Mike Peppe

Biographical details
- Born: March 10, 1898 New York City, US
- Died: September 2, 1979 (aged 81) Columbus, Ohio, US
- Education: Ohio State 1928 M.A. Columbia 1929

Coaching career (HC unless noted)
- 1931-1962: Ohio State University
- 1948, 1952: U.S. Olympic Coach Diving Team
- 1951: U.S. Team Coach Pan American Games

Head coaching record
- Overall: 173-37 .82 Win % (Ohio State)

Accomplishments and honors

Championships
- 11 NCAA Championships 12 Big Ten Championships 10 NAAU Championships.

Awards
- International Swimming Hall of Fame CSCAA Hall of Fame 2002 CSCAA Coaches of the Century

= Mike Peppe =

American swim coach (1898–1979)

Mike Peppe (March 10, 1898 – September 2, 1979) was a Hall of Fame swim coach for Ohio State University from 1931 to 1962, where he led the team to 11 NCAA, 12 Big Ten, and 10 AAU Championships.
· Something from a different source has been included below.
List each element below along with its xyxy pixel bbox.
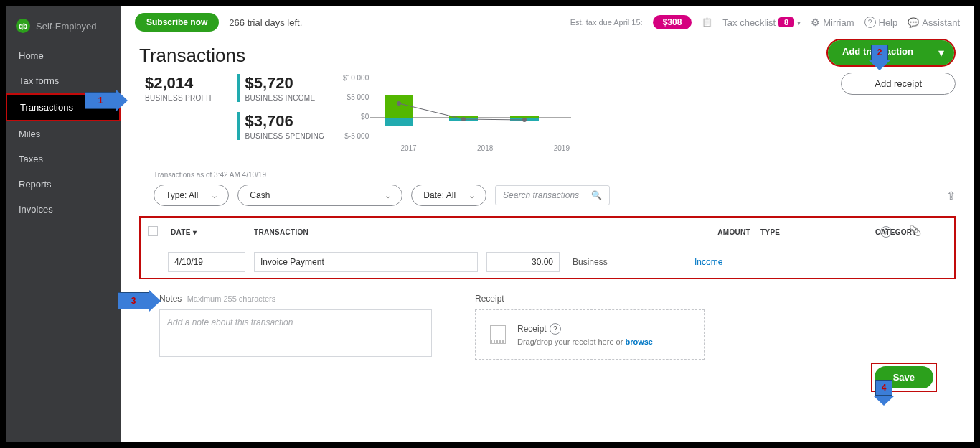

With an exceptional winning percentage at Ohio State in dual meets of 82 %, and an unmatched record of 11 NCAA national swimming and diving championships, the American Swimming Coaches Association named Peppe to its list of the 100 greatest coaches of the past century.
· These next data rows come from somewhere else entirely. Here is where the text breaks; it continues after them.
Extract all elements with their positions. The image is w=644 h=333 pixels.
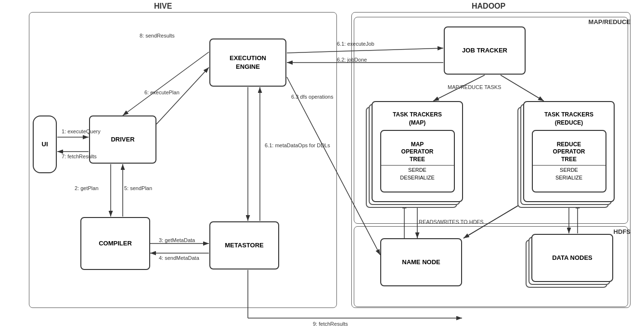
driver-box: DRIVER <box>89 115 156 164</box>
task-trackers-map-label: TASK TRACKERS(MAP) <box>393 111 442 127</box>
label-send-results: 8: sendResults <box>140 33 175 38</box>
diagram: HIVE HADOOP MAP/REDUCE HDFS UI DRIVER CO… <box>0 0 644 333</box>
execution-engine-box: EXECUTIONENGINE <box>209 38 286 87</box>
ui-box: UI <box>33 115 57 173</box>
hdfs-label: HDFS <box>614 228 631 235</box>
label-fetch-results-9: 9: fetchResults <box>313 321 348 327</box>
name-node-label: NAME NODE <box>402 258 440 267</box>
label-fetch-results-ui: 7: fetchResults <box>62 154 97 159</box>
ui-label: UI <box>42 140 48 149</box>
label-mapreduce-tasks: MAP/REDUCE TASKS <box>448 84 501 90</box>
label-execute-plan: 6: executePlan <box>144 90 180 95</box>
hive-label: HIVE <box>154 2 172 11</box>
driver-label: DRIVER <box>111 135 134 144</box>
compiler-box: COMPILER <box>80 217 150 270</box>
label-job-done: 6.2: jobDone <box>337 57 367 63</box>
data-nodes-label: DATA NODES <box>552 254 592 262</box>
label-get-metadata: 3: getMetaData <box>159 237 195 243</box>
metastore-box: METASTORE <box>209 221 279 269</box>
label-send-metadata: 4: sendMetaData <box>159 255 199 261</box>
hadoop-label: HADOOP <box>472 2 505 11</box>
task-trackers-reduce-box: TASK TRACKERS(REDUCE) REDUCEOPERATORTREE… <box>523 101 615 202</box>
label-dfs-ops: 6.3 dfs operations <box>291 94 333 100</box>
label-execute-query: 1: executeQuery <box>62 128 101 134</box>
compiler-label: COMPILER <box>99 239 132 248</box>
label-send-plan: 5: sendPlan <box>124 185 152 191</box>
mapreduce-label: MAP/REDUCE <box>589 18 631 26</box>
label-get-plan: 2: getPlan <box>75 185 99 191</box>
task-trackers-reduce-label: TASK TRACKERS(REDUCE) <box>544 111 593 127</box>
hive-region <box>29 12 337 308</box>
label-metadata-ddls: 6.1: metaDataOps for DDLs <box>265 142 330 149</box>
label-reads-writes: READS/WRITES TO HDFS <box>419 219 484 225</box>
reduce-operator-tree-label: REDUCEOPERATORTREE <box>553 141 585 164</box>
metastore-label: METASTORE <box>225 241 263 250</box>
map-serde-label: SERDEDESERIALIZE <box>381 165 454 181</box>
map-operator-tree-box: MAPOPERATORTREE SERDEDESERIALIZE <box>380 130 455 192</box>
map-operator-tree-label: MAPOPERATORTREE <box>401 141 434 164</box>
reduce-serde-label: SERDESERIALIZE <box>533 165 605 181</box>
job-tracker-box: JOB TRACKER <box>444 26 526 75</box>
name-node-box: NAME NODE <box>380 238 462 286</box>
label-execute-job: 6.1: executeJob <box>337 41 374 47</box>
execution-engine-label: EXECUTIONENGINE <box>230 54 266 71</box>
task-trackers-map-box: TASK TRACKERS(MAP) MAPOPERATORTREE SERDE… <box>372 101 463 202</box>
reduce-operator-tree-box: REDUCEOPERATORTREE SERDESERIALIZE <box>532 130 606 192</box>
data-nodes-box: DATA NODES <box>531 234 613 282</box>
job-tracker-label: JOB TRACKER <box>462 46 507 55</box>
== Early life and education ==
Peppe was born in New York City in March 1898, and at the age of 10 moved to Columbus, where he attended and graduated Columbus's North High School. He served in the United States Army from October 4, 1918 to December 20, 1918. At Ohio State, he participated in football, basketball and baseball despite his diminutive height of 5' 4". After graduating Ohio State in 1927, he earned a master's degree from Columbia University in 1928. After graduating Columbia, he took his position with the physical education department at Ohio State University in the fall of 1928, making his collegiate coaching experience confined to the university.

==Coaching Ohio State==
After four years on the Physical Education Staff, Peppe became the first swimming and diving coach at Ohio State in January of 1931. Assisting him on his staff was Coach L. W. St. John. In his earliest years as coach, Peppe's teams were only runners-up on the national level in 1937, 1938, and 1939. But, after winning their first national championship in 1943, Ohio State had unheralded success. In the twenty years from 1943 to 1963, there were only six years when Peppe's Ohio State teams failed to finish first or second in the national swimming and diving competition. Under Peppe, Ohio State had NCAA or national Championships in 1943, 1945, 1946, 1947, 1949, 1950, 1952, 1954, 1955, 1956, and 1962. His teams were undefeated in dual meets during 12 seasons.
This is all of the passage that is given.